Hello, I recently tried to use the SolvIK_All function in the Python script to solve the inverse kinematics of the specific end pose of UR10 to get all the joint combinations. 

The problem is that I can only get one value of the robot joints solution each time.

I am pretty sure there are at least four inverse kinematic solutions for the current robot end-point posture, so I don't know where the problem lies.

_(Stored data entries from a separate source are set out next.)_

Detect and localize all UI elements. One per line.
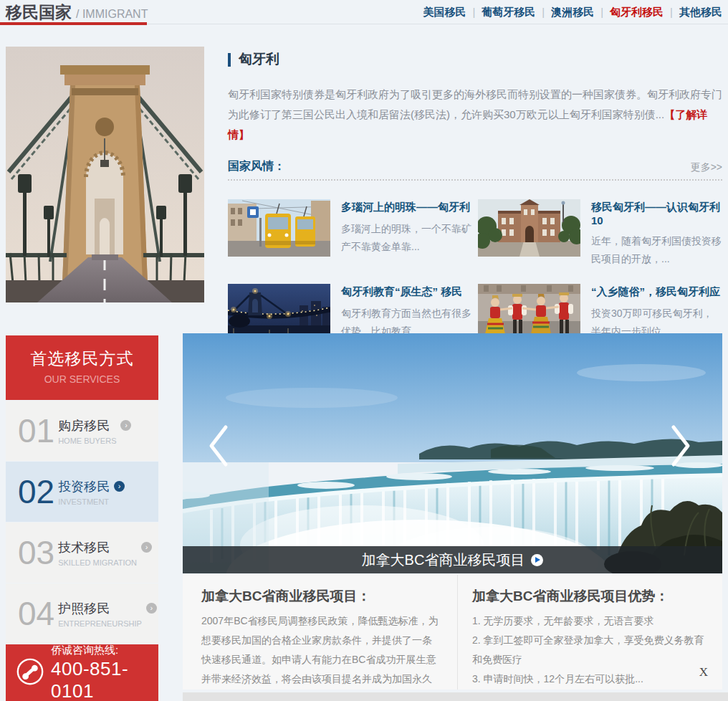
service-item-skilled[interactable]: 03 技术移民 SKILLED MIGRATION › [6,523,158,583]
services-title-cn: 首选移民方式 [6,348,158,370]
article-excerpt: 近年，随着匈牙利国债投资移民项目的开放，... [591,232,722,268]
nav-item-hungary[interactable]: 匈牙利移民 [610,6,664,18]
carousel-caption-text: 加拿大BC省商业移民项目 [362,550,525,570]
service-number: 03 [18,536,54,569]
service-number: 01 [18,414,54,447]
hotline-number: 400-851-0101 [51,658,158,701]
chevron-right-icon: › [120,420,131,431]
nav-item-other[interactable]: 其他移民 [679,6,722,18]
service-label-cn: 投资移民 [58,478,110,495]
service-label-cn: 技术移民 [58,539,137,556]
niagara-falls-image [183,333,722,573]
article-item[interactable]: “入乡随俗”，移民匈牙利应 投资30万即可移民匈牙利，半年内一步到位... [478,284,722,341]
article-item[interactable]: 移民匈牙利——认识匈牙利10 近年，随着匈牙利国债投资移民项目的开放，... [478,199,722,268]
article-title[interactable]: 移民匈牙利——认识匈牙利10 [591,201,722,226]
service-item-investment[interactable]: 02 投资移民 INVESTMENT › [6,462,158,522]
service-label-en: HOME BUYERS [58,437,116,445]
phone-icon [15,657,45,690]
article-thumb-trams [228,199,330,257]
nav-separator: | [542,6,545,18]
service-number: 02 [18,475,54,508]
article-title[interactable]: “入乡随俗”，移民匈牙利应 [591,285,722,299]
top-nav: 美国移民|葡萄牙移民|澳洲移民|匈牙利移民|其他移民 [423,6,722,19]
article-grid: 多瑙河上的明珠——匈牙利 多瑙河上的明珠，一个不靠矿产不靠黄金单靠... [228,199,722,341]
advantage-item: 3. 申请时间快，12个月左右可以获批... [472,669,705,689]
nav-separator: | [472,6,475,18]
advantage-item: 1. 无学历要求，无年龄要求，无语言要求 [472,611,705,631]
project-panel: 加拿大BC省商业移民项目： 2007年BC省移民局调整移民政策，降低甄选标准，为… [183,575,722,690]
article-title[interactable]: 匈牙利教育“原生态” 移民 [341,285,472,299]
carousel: 加拿大BC省商业移民项目 [183,333,722,573]
chevron-right-icon: › [141,542,152,553]
nav-item-australia[interactable]: 澳洲移民 [551,6,594,18]
chevron-left-icon [211,427,226,464]
page-title: 移民国家/ IMMIGRANT [6,1,148,24]
service-label-en: SKILLED MIGRATION [58,558,137,567]
chain-bridge-image [6,47,204,302]
article-excerpt: 多瑙河上的明珠，一个不靠矿产不靠黄金单靠... [341,220,472,256]
hotline-box: 侨诚咨询热线: 400-851-0101 [6,644,158,701]
chevron-right-icon: › [146,603,157,614]
service-item-home-buyers[interactable]: 01 购房移民 HOME BUYERS › [6,401,158,461]
page-title-en: / IMMIGRANT [76,8,148,20]
country-description: 匈牙利国家特别债券是匈牙利政府为了吸引更多的海外移民而特别设置的一种国家债券。匈… [228,85,722,145]
heading-accent-bar [228,53,231,67]
more-link[interactable]: 更多>> [691,161,722,174]
customs-header: 国家风情： 更多>> [228,159,722,174]
close-button[interactable]: X [699,665,708,679]
country-heading: 匈牙利 [228,50,722,69]
services-sidebar: 首选移民方式 OUR SERVICES 01 购房移民 HOME BUYERS … [6,335,158,701]
article-thumb-building [478,199,580,257]
carousel-caption[interactable]: 加拿大BC省商业移民项目 [183,546,722,573]
customs-heading: 国家风情： [228,159,285,174]
nav-separator: | [600,6,603,18]
title-underline [0,22,147,25]
dashed-divider [228,179,722,181]
article-thumb-dancers [478,284,580,341]
carousel-prev-button[interactable] [206,423,230,469]
article-item[interactable]: 多瑙河上的明珠——匈牙利 多瑙河上的明珠，一个不靠矿产不靠黄金单靠... [228,199,472,268]
article-body: 匈牙利教育“原生态” 移民 匈牙利教育方面当然也有很多优势。比如教育... [341,284,472,341]
article-body: 移民匈牙利——认识匈牙利10 近年，随着匈牙利国债投资移民项目的开放，... [591,199,722,268]
project-title: 加拿大BC省商业移民项目： [201,587,440,606]
article-title[interactable]: 多瑙河上的明珠——匈牙利 [341,201,472,214]
service-label-en: INVESTMENT [58,497,110,506]
hungary-bridge-photo [6,47,204,302]
country-name: 匈牙利 [239,50,279,69]
project-text: 2007年BC省移民局调整移民政策，降低甄选标准，为想要移民加国的合格企业家房款… [201,611,440,701]
advantage-item: 2. 拿到工签即可全家登录加拿大，享受免费义务教育和免费医疗 [472,631,705,669]
play-icon [531,554,543,566]
chevron-right-icon: › [114,481,125,492]
hotline-label: 侨诚咨询热线: [51,644,158,657]
nav-item-portugal[interactable]: 葡萄牙移民 [482,6,535,18]
article-item[interactable]: 匈牙利教育“原生态” 移民 匈牙利教育方面当然也有很多优势。比如教育... [228,284,472,341]
services-header: 首选移民方式 OUR SERVICES [6,335,158,400]
article-body: “入乡随俗”，移民匈牙利应 投资30万即可移民匈牙利，半年内一步到位... [591,284,722,341]
page: 移民国家/ IMMIGRANT 美国移民|葡萄牙移民|澳洲移民|匈牙利移民|其他… [0,0,728,701]
advantages-title: 加拿大BC省商业移民项目优势： [472,587,705,606]
service-number: 04 [18,597,54,630]
article-thumb-night-bridge [228,284,330,341]
bottom-divider-strip [183,692,728,701]
carousel-next-button[interactable] [669,423,694,469]
country-section: 匈牙利 匈牙利国家特别债券是匈牙利政府为了吸引更多的海外移民而特别设置的一种国家… [228,50,722,341]
chevron-right-icon [674,427,688,464]
page-header: 移民国家/ IMMIGRANT 美国移民|葡萄牙移民|澳洲移民|匈牙利移民|其他… [0,0,728,24]
service-label-cn: 购房移民 [58,417,116,434]
service-item-passport[interactable]: 04 护照移民 ENTREPRENEURSHIP › [6,583,158,644]
page-title-cn: 移民国家 [6,3,72,22]
nav-item-usa[interactable]: 美国移民 [423,6,466,18]
nav-separator: | [670,6,673,18]
services-title-en: OUR SERVICES [6,373,158,385]
project-advantages-column: 加拿大BC省商业移民项目优势： 1. 无学历要求，无年龄要求，无语言要求 2. … [457,575,722,690]
service-label-en: ENTREPRENEURSHIP [58,619,142,628]
article-body: 多瑙河上的明珠——匈牙利 多瑙河上的明珠，一个不靠矿产不靠黄金单靠... [341,199,472,268]
project-description-column: 加拿大BC省商业移民项目： 2007年BC省移民局调整移民政策，降低甄选标准，为… [183,575,457,690]
service-label-cn: 护照移民 [58,600,142,617]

Please help me solve it!

Code:

from robodk.robolink import *  # API to communicate with RoboDK
RDK = Robolink()
robot = RDK.Item('UR10')
if not robot.Valid():
    raise Exception('No robot selected or available')

for sol in robot.SolveIK_All(robot.SolveFK(robot.Joints())):
    print(sol)

Results:

Code:

[-45.00000399720827, -89.99999971952762, -90.0000023573822, -180.00000020639916, -90.00000014166224, -135.00000001418832]

[Albert]

Did you calibrate the robot or did you load the controller kinematics? When you calibrate a robot or use the controller kinematics with a UR robot, the inverse kinematics is iterative. Therefore, you'll only see one solution. You can disable it in the robot parameters section.

Can you share your RoboDK project file? We can help you better.

[Scofield]

Dear Albert,

I did load controller kinematics, and now I have disabled it. Thank you for your help.

In addition, I noticed that when I disabled the controller kinematics, there would be a numerical error of 6.144mm. I would like to ask the role of the controller kinematics here and whether disabling it will affect the overall accuracy.

Then I also want to ask the meaning of iterative kinematics in RoboDK for inverse kinematics? How did it solve? It will be great if there is an instruction manual for the inverse kinematics solver in RoboDK.

Best regards,
Scofield

[Albert]

The numerical accuracy is the discrepancy between the nominal kinematics used by RoboDK and the kinematics available in the robot controller. If you generate programs using the default post processor, the robot controller will apply its own kinematics. The discrepancy is the difference between the simulation and the real robot.